There should be a general formula that, when given fixed values for the sum of the first n powers of n variables
x_1 + x_2 + ... + x_n,
x_1^2 + x_2^2 + ... + x_n^2,
...
x_1^n + x_2^n + ... + x_n^n,
tells you what the sum of the higher powers are.

It probably involves some ugly-looking matrix.

>>11201344
>>11201372
holy shit you're retarded

>>11201742
>>11201357
Nice post, anon~

N = (x + y + z) n

>>11201237
>>11201223
>>11201278
>>11201340
>>11201372
>>11201717
>>11202454
Haha sadboi brainlet cope

4
You're welcome for the 4

>>11202540
Reta r

6

>>11201209
ill top you stupid shit
[eqn]\displaystyle \sum_{n=1}^{N} n^3 = \Bigg( \displaystyle \sum_{n=1}^{N} n \Bigg)^2[eqn]

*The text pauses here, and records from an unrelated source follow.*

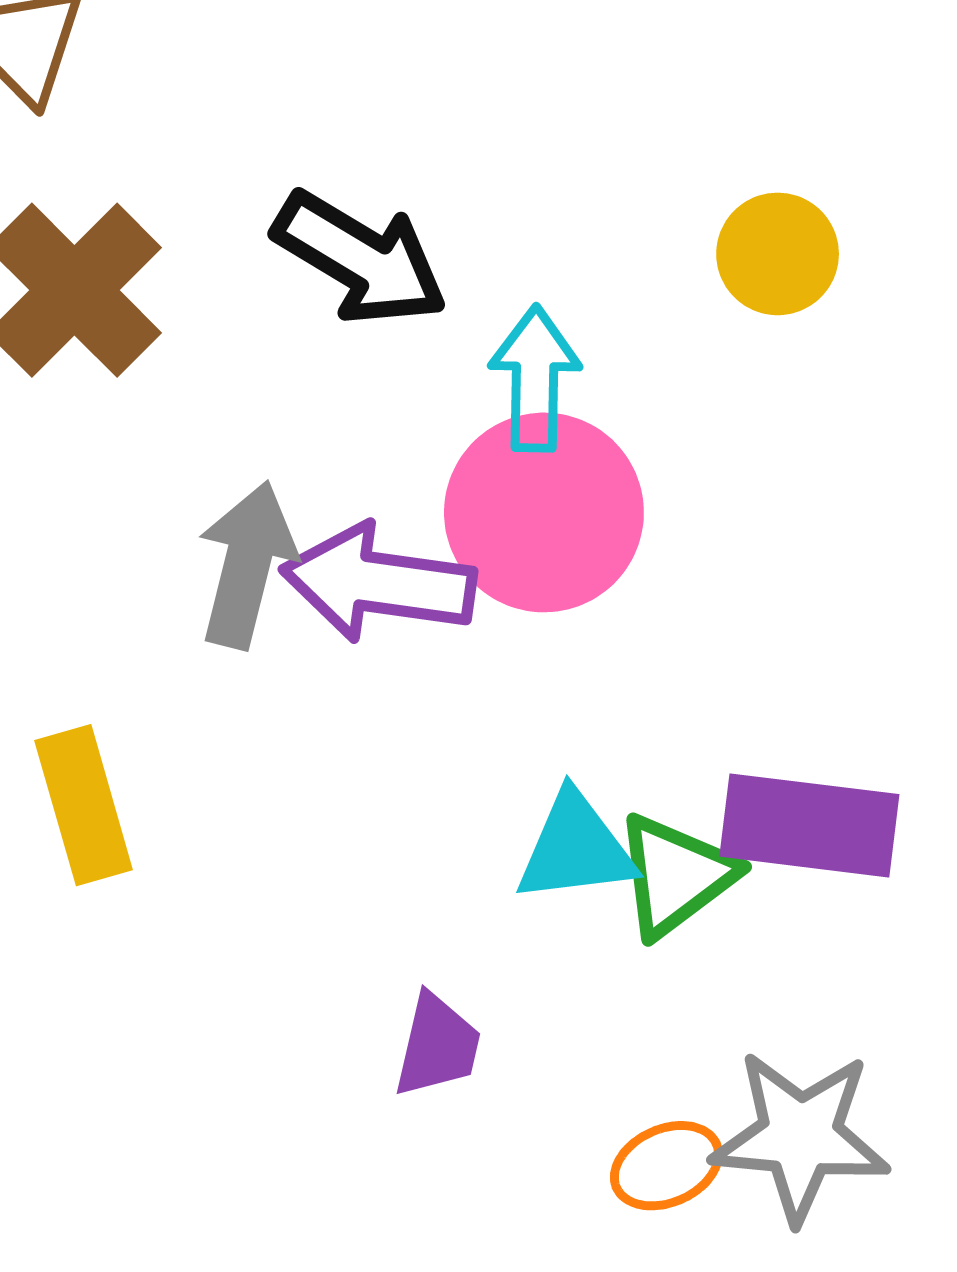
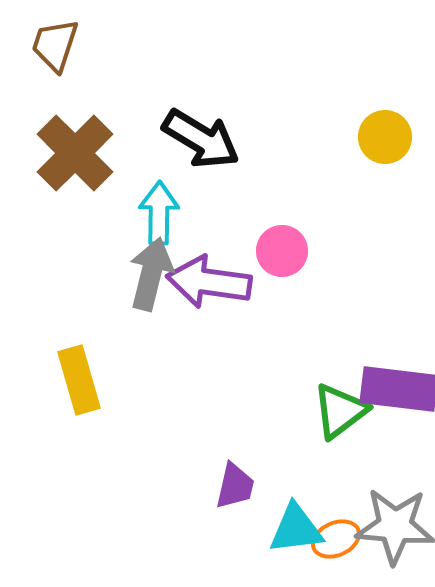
cyan arrow: (535, 379) -> (159, 213), moved
pink circle: (544, 512) -> (282, 251), size x0.6
cyan triangle: (576, 848) -> (296, 529), moved

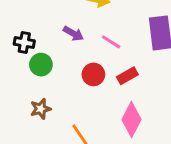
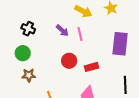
pink line: (111, 42) -> (80, 34), moved, turned 32
green circle: (41, 65) -> (23, 53), moved

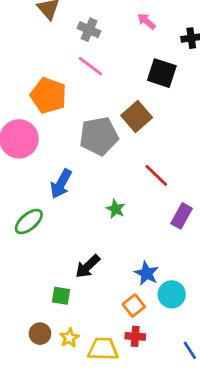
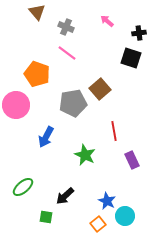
black square: (162, 73) -> (131, 58), moved
red line: (156, 175) -> (114, 131), turned 36
green star: (116, 209) -> (85, 155), size x1.5
purple rectangle: (181, 216) -> (132, 160), turned -54
green ellipse: (29, 222) -> (23, 187), moved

now prove the above statement.

>>11202737
>[eqn]\displaystyle \sum_{n=1}^{N} n^3 = \Bigg( \displaystyle \sum_{n=1}^{N} n \Bigg)^2[/eqn]

forgot slash

>>11202540
>>11202540
You mad cuz it's true.

>>11202737
If you're gonna post a literal freshman algebra problem at least don't fuck up the [math]\LaTeX[/math].

>>11201209
You can just compute the trace of X^n where X is the 3x3 diagonal with x,y,z on the diagonal.
Computing the characteristic polynomial of X gives X^3 - X^2 - X/2 - 1/6.
Solving X^3 - X^2 - X/2 - 1/6 = 0 will give x,y,z.

If you don't want to solve the cubic, use the recurrence A(n+3) = A(n+2) + A(n+1)/2 + A(n)/6.

This gives A(4) = A(3) + A(2)/2 + A(1)/6 = 3 + 1 + 1/6 = 25/6
(agreeing with >>11201357)

A(5) = A(4) + A(3)/2 + A(2)/6 = (4 + 1/6) + (3/2) + (2/6) = 6
(agreeing with >>11201689)

>>11202762
>i'm mad because it's true you guys are all doing the brainlet cope
confirmed brainlet

>>11201278
>>11201340
>haha nigger lol XD
kys

bmup

Approaches infinity, can't be complex as it clearly states that n starts at one and sticks to whole numbers with no complex part to be found.

>>11204326
? is two of them are complex conjugates, it works

>>11204348
Yes. they are roots of a cubic with real coefficients so they would come in pairs of conjugates.
Wolfram gives
x ~ 1.4308
y ~ -0.21542 + 0.26471i
z ~ -0.21542 - 0.26471i

xyz^n

>>11205143
For large n, A(n) ~ 1.4308495662^n since the other roots have absolute value less than 1.